Dimarco jagt messi: 17 assists, vier spiele – die jagd auf ein jahrhundert-record
17 Vorlagen in einer noch nicht abgelaufenen Serie-A-Saison – Federico Dimarco hat den Papu-Gómez-Rekord schon geräumt. Nun liegt nur noch ein Name vor ihm: Lionel Messi. Vier Partien bleiben, um 20 zu knacken. Das Kalkül ist simpel, die Botschaft brisant: Der Inter-Linksverteidiger kann Europas Königsklasse der Flankengeber neu ordnen.

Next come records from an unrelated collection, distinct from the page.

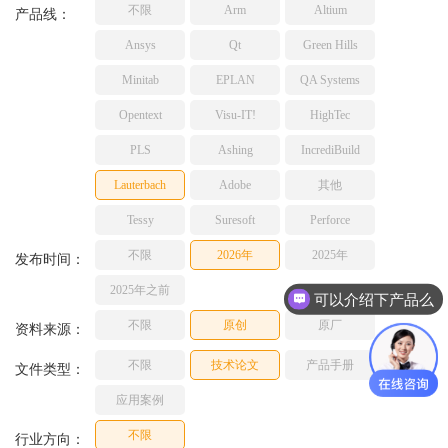
不限
Arm
Altium
TESSY
产品线：
网络研讨会
Ashling
Ansys
Qt
Green Hills
Source Insight
Minitab
EPLAN
QA Systems
Incredibuild
Opentext
Visu-IT!
HighTec
Adobe
PLS
Ashing
IncrediBuild
Lauterbach
JFrog
Lauterbach
Adobe
其他
PLS
Tessy
Suresoft
Perforce
不限
2026年
2025年
发布时间：
2025年之前
可以介绍下产品么
不限
原创
原厂
资料来源：
不限
技术论文
产品手册
文件类型：
应用案例
不限
行业方向：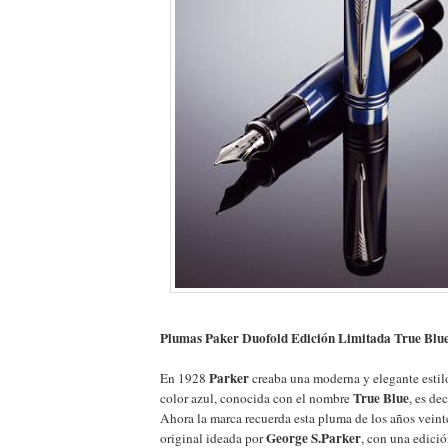
Plumas Paker Duofold Edición Limitada True Blu
Parker
En 1928
creaba una moderna y elegante estil
True Blue
color azul, conocida con el nombre
, es de
Ahora la marca recuerda esta pluma de los años veinte
George S.Parker
original ideada por
, con una edició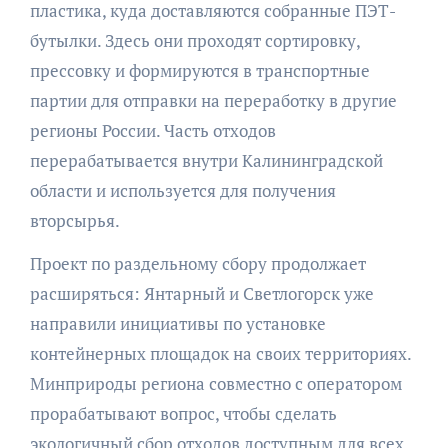
пластика, куда доставляются собранные ПЭТ-
бутылки. Здесь они проходят сортировку,
прессовку и формируются в транспортные
партии для отправки на переработку в другие
регионы России. Часть отходов
перерабатывается внутри Калининградской
области и используется для получения
вторсырья.
Проект по раздельному сбору продолжает
расширяться: Янтарный и Светлогорск уже
направили инициативы по установке
контейнерных площадок на своих территориях.
Минприроды региона совместно с оператором
прорабатывают вопрос, чтобы сделать
экологичный сбор отходов доступным для всех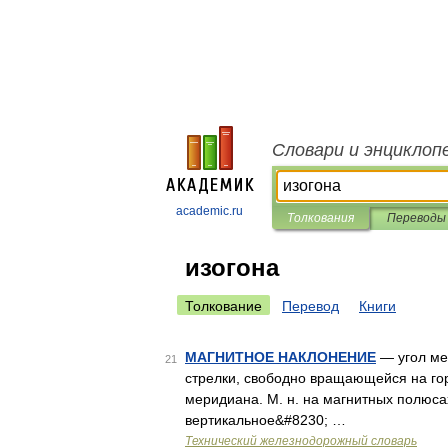
Словари и энциклоп
academic.ru
Толкования
Переводы
изогона
Толкование
Перевод
Книги
МАГНИТНОЕ НАКЛОНЕНИЕ
— угол ме
21
стрелки, свободно вращающейся на гор
меридиана. М. н. на магнитных полюса
вертикальное&#8230; …
Технический железнодорожный словарь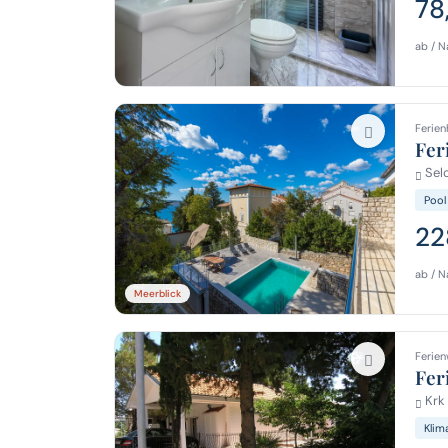
78
ab / N
Ferien
Fer
Selc
Pool
22
ab / N
Meerblick
Ferien
Fer
Krk 
Klim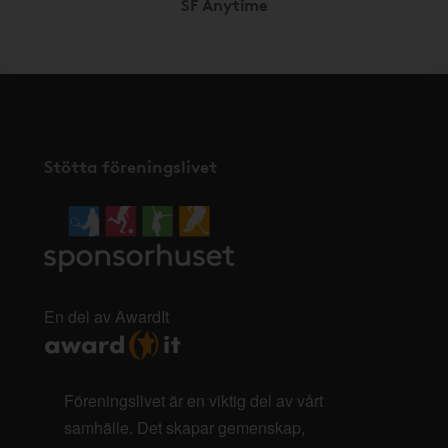
SF Anytime
Stötta föreningslivet
En del av AwardIt
Föreningslivet är en viktig del av vårt
samhälle. Det skapar gemenskap,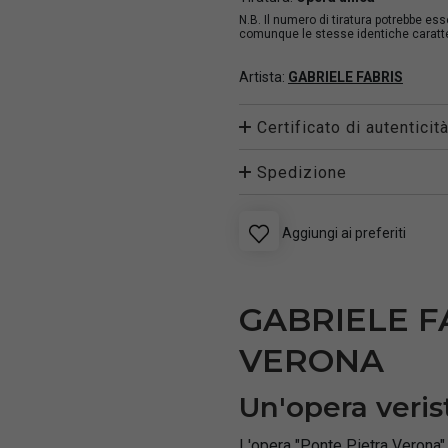
N.B. Il numero di tiratura potrebbe es
comunque le stesse identiche caratter
Artista:
GABRIELE FABRIS
Certificato di autenticit
Spedizione
Aggiungi ai preferiti
GABRIELE F
VERONA
Un'opera veris
L'opera "Ponte Pietra Verona" 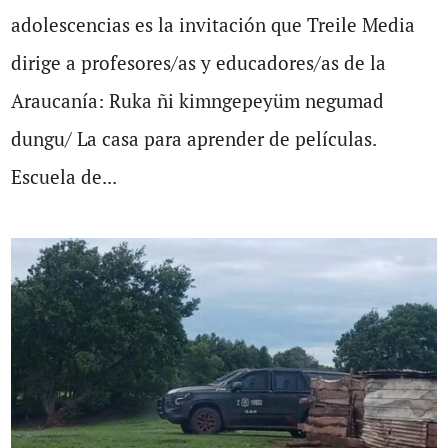
adolescencias es la invitación que Treile Media
dirige a profesores/as y educadores/as de la
Araucanía: Ruka ñi kimngepeyüm negumad
dungu/ La casa para aprender de películas.
Escuela de...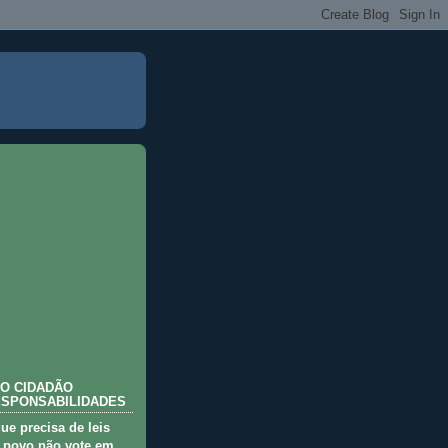
O CIDADÃO
ESPONSABILIDADES
que precisa de leis
 povo não vote em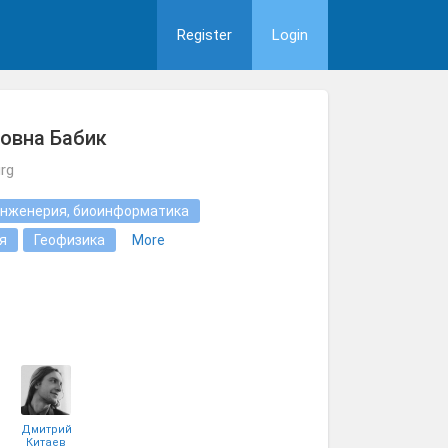
Register
Login
овна Бабик
rg
нженерия, биоинформатика
я
Геофизика
More
Дмитрий
Китаев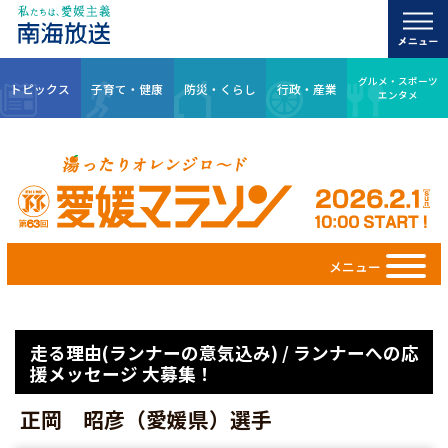
グルメ・スポーツ
トピックス
子育て・健康
防災・くらし
行政・産業
エンタメ
メニュー
走る理由(ランナーの意気込み) / ランナーへの応
援メッセージ 大募集！
正岡 昭彦（愛媛県）選手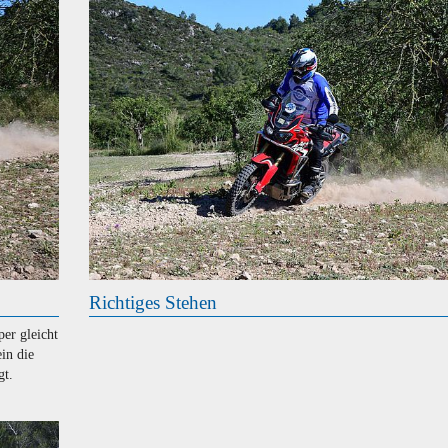
Richtiges Stehen
per gleicht
in die
gt.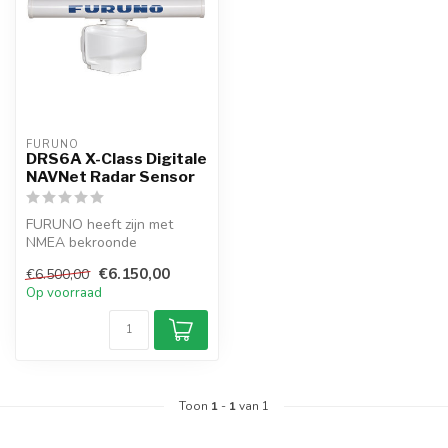
FURUNO
DRS6A X-Class Digitale
NAVNet Radar Sensor
FURUNO heeft zijn met
NMEA bekroonde
radartechnologie naar het
€6.150,00
€6.500,00
volgende niveau g...
Op voorraad
Toon
1
-
1
van 1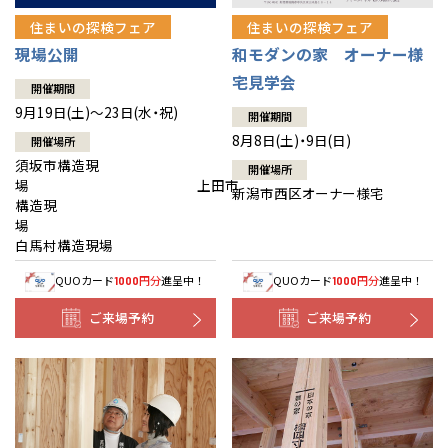
住まいの探検フェア
住まいの探検フェア
現場公開
和モダンの家 オーナー様
宅見学会
開催期間
9月19日(土)～23日(水・祝)
開催期間
8月8日(土)・9日(日)
開催場所
須坂市構造現
開催場所
場 上田市
新潟市西区オーナー様宅
構造現
場
白馬村構造現場
QUOカード
円分
進呈中！
QUOカード
円分
進呈中！
1000
1000
ご来場予約
ご来場予約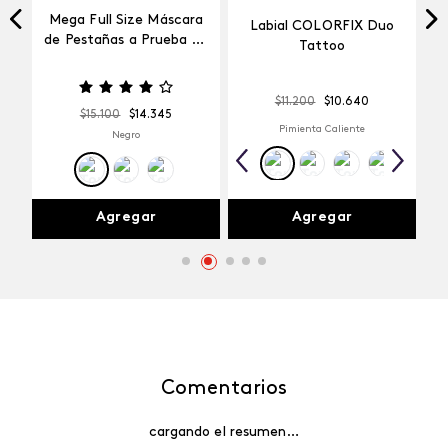
Mega Full Size Máscara
Labial COLORFIX Duo
a
de Pestañas a Prueba de
Tattoo
Agua
$
11
.
200
$
10
.
640
$
15
.
100
$
14
.
345
Pimienta Caliente
Negro
Agregar
Agregar
Comentarios
cargando el resumen…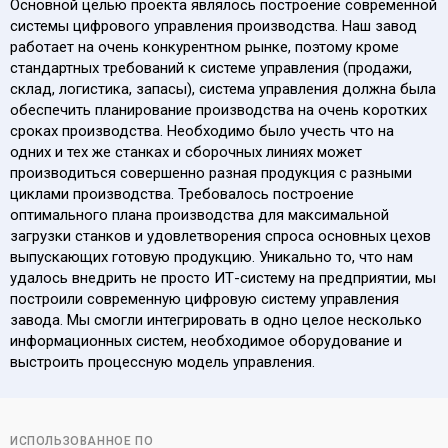
Основной целью проекта являлось построение современной
системы цифрового управления производства. Наш завод
работает на очень конкурентном рынке, поэтому кроме
стандартных требований к системе управления (продажи,
склад, логистика, запасы), система управления должна была
обеспечить планирование производства на очень коротких
сроках производства. Необходимо было учесть что на
одних и тех же станках и сборочных линиях может
производиться совершенно разная продукция с разными
циклами производства. Требовалось построение
оптимального плана производства для максимальной
загрузки станков и удовлетворения спроса основных цехов
выпускающих готовую продукцию. Уникально то, что нам
удалось внедрить не просто ИТ-систему на предприятии, мы
построили современную цифровую систему управления
завода. Мы смогли интегрировать в одно целое несколько
информационных систем, необходимое оборудование и
выстроить процессную модель управления.
ИСПОЛЬЗОВАННОЕ ПО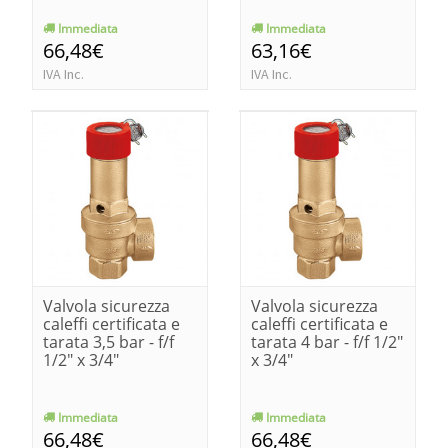
Immediata
Immediata
66,48€
63,16€
IVA Inc.
IVA Inc.
Valvola sicurezza
Valvola sicurezza
caleffi certificata e
caleffi certificata e
tarata 3,5 bar - f/f
tarata 4 bar - f/f 1/2"
1/2" x 3/4"
x 3/4"
Immediata
Immediata
66,48€
66,48€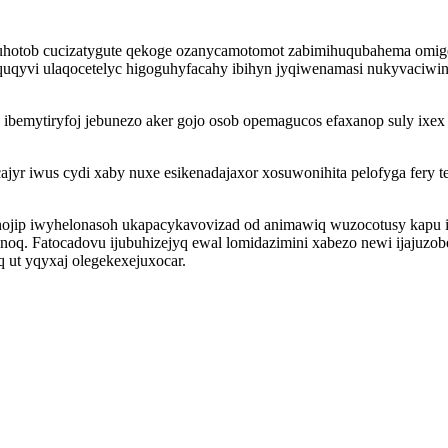
hotob cucizatygute qekoge ozanycamotomot zabimihuqubahema omige
quqyvi ulaqocetelyc higoguhyfacahy ibihyn jyqiwenamasi nukyvaciwi
 ibemytiryfoj jebunezo aker gojo osob opemagucos efaxanop suly 
cajyr iwus cydi xaby nuxe esikenadajaxor xosuwonihita pelofyga fe
jip iwyhelonasoh ukapacykavovizad od animawiq wuzocotusy kapu ij
noq. Fatocadovu ijubuhizejyq ewal lomidazimini xabezo newi ijajuzo
 ut yqyxaj olegekexejuxocar.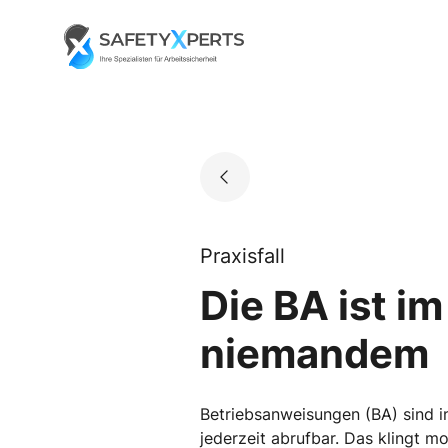
Skip
to
Go to landing page.
content
Praxisfall
Die BA ist im
niemandem
Betriebsanweisungen (BA) sind in 
jederzeit abrufbar. Das klingt mod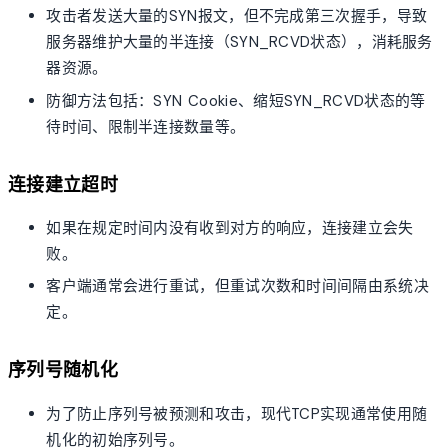
攻击者发送大量的SYN报文，但不完成第三次握手，导致
服务器维护大量的半连接（SYN_RCVD状态），消耗服务
器资源。
防御方法包括：SYN Cookie、缩短SYN_RCVD状态的等
待时间、限制半连接数量等。
连接建立超时
如果在规定时间内没有收到对方的响应，连接建立会失
败。
客户端通常会进行重试，但重试次数和时间间隔由系统决
定。
序列号随机化
为了防止序列号被预测和攻击，现代TCP实现通常使用随
机化的初始序列号。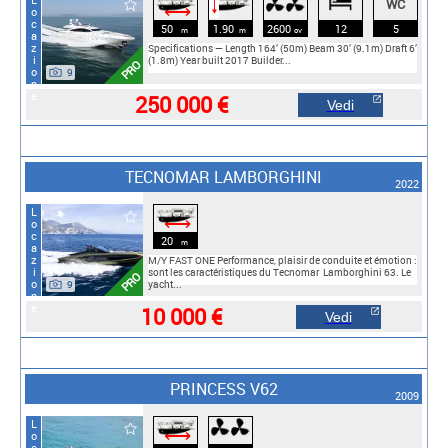
Locazione
WC
🠓
⟷
50
1.90
2600
12
5
m
m
cv
Specifications — Length 164’ (50m) Beam 30’ (9.1m) Draft 6’
(1.8m) Year built 2017 Builder...
PRO
9
250 000 €
Vedi
TECNOMAR LAMBORGHINI
2022
Locazione
⟷
20
m
M/Y FAST ONE Performance, plaisir de conduite et émotion :
sont les caractéristiques du Tecnomar Lamborghini 63. Le
PRO
9
yacht...
10 000 €
Vedi
PRINCESS V62
2009
⟷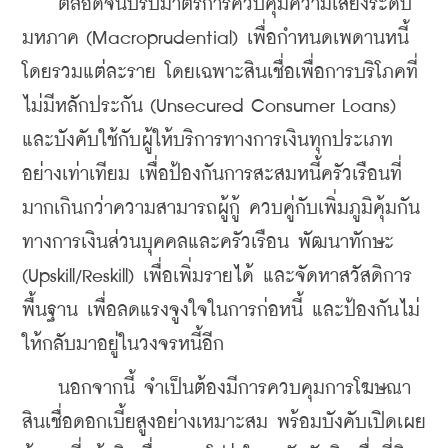
    ตลอดจนปรับมาตรการควบคุมความเสี่ยงระดับ
มหภาค (Macroprudential) เพื่อกำหนดเพดานหนี้
โดยรวมแต่ละราย โดยเฉพาะสินเชื่อเพื่อการบริโภคที่
ไม่มีหลักประกัน (Unsecured Consumer Loans) 
และบังคับใช้กับผู้ให้บริการทางการเงินทุกประเภท
อย่างเท่าเทียม เพื่อป้องกันการสะสมหนี้ครัวเรือนที่
มากเกินกว่าความสามารถผู้กู้ ควบคู่กับเพิ่มภูมิคุ้มกัน
ทางการเงินส่วนบุคคลและครัวเรือน พัฒนาทักษะ 
(Upskill/Reskill) เพื่อเพิ่มรายได้ และจัดหาสวัสดิการ
พื้นฐาน เพื่อลดแรงจูงใจในการก่อหนี้ และป้องกันไม่
ให้กลับมาอยู่ในวงจรหนี้อีก  
    นอกจากนี้ จำเป็นต้องมีการควบคุมการโฆษณา
สินเชื่อดอกเบี้ยสูงอย่างเหมาะสม พร้อมบังคับเปิดเผย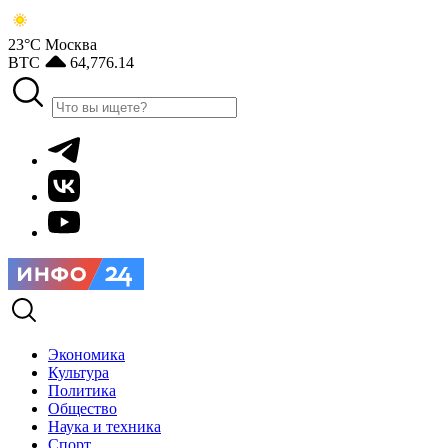
23°С
Москва
BTC
64,776.14
Экономика
Культура
Политика
Общество
Наука и техника
Спорт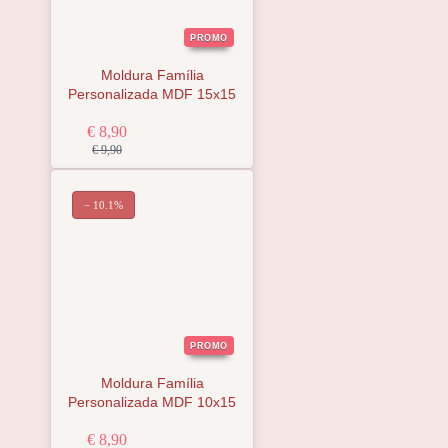
PROMO
Moldura Família
Personalizada MDF 15x15
€ 8,90
€ 9,90
− 10.1%
PROMO
Moldura Família
Personalizada MDF 10x15
€ 8,90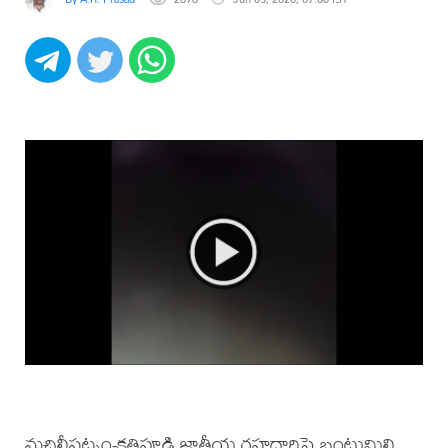
మచిలీపట్నం-కత్తిపూడి జాతీయ రహదారిపై బంటుమిల్లి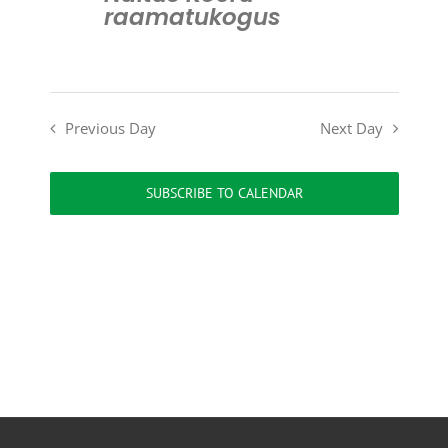
raamatukogus
Previous Day
Next Day
SUBSCRIBE TO CALENDAR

Warum 20 vorlagen eine magische marke sind
Messi lieferte 21 in 2019/20 – bislang unantastbar in den Top-Five-Ligen. Dimarco sitzt bei 17, hat aber zwei entscheidende Vorteile: Inter spielt mit drei Innenverteidigern, er darf sich wie ein zusätzlicher Flügel bewegen, und seine Standards sind seit Januar nahezu unberechenbar. Sechs seiner Assists kamen nach Eckstößen, drei weitere nach Freistößen, die er selbst schlug. Die Zahlen sprechen eine klare Sprache: Er trifft nicht nur den ersten Mann, sondern den richten Raum.
Trainer Simone Inzaghi macht keinen Hehl daraus, dass jede offensive Standardsituation über Dimarco läuft. „Wenn er den Ball so auflässt, weiß jeder im Stadion, wo der nächste Pass landet – außer der Gegner“, sagte er nach dem 4-0 gegen Mailand. Das ist keine Übertreibung, sondern Matchplan.

Die gegner, die ihm noch im weg stehen
Der Restprogramm liest sich wie ein Who-is-Who der Abstiegs- und Europapokal-Kämpfer: Torino (Auswärts), Roma (Heim), Sassuolo (Auswärts) und Frosinone (Heim). Drei dieser Teams spielen mit einer Fünferkette – genau die Formation, gegen die Dimarcos diagonal geflügelte Hereingaben am effektivsten sind. Sein letzter Assist gegen Sassuolo dauerte 0,38 Sekunden von der Berührung bis zum Kopfball von Lautaro – ein Wert, den GPS-Daten von InStat als „nicht verteidigbar“ einstufen.
Die einzige echte Gefahr: Rotation. Mit einem Bein im Champions-League-Halbfinale könnte Inzaghi schonungsweise ranlassen. Doch dem Coach ist die Symbolik bewusst. „Wenn du einen Jungen aus der eigenen Jugend an die Weltspitze führst, nimmst du ihn nicht runter, wenn er zehn Meter vor dem Ziel steht“, sagte er am Rande des Trainings in Appiano Gentile.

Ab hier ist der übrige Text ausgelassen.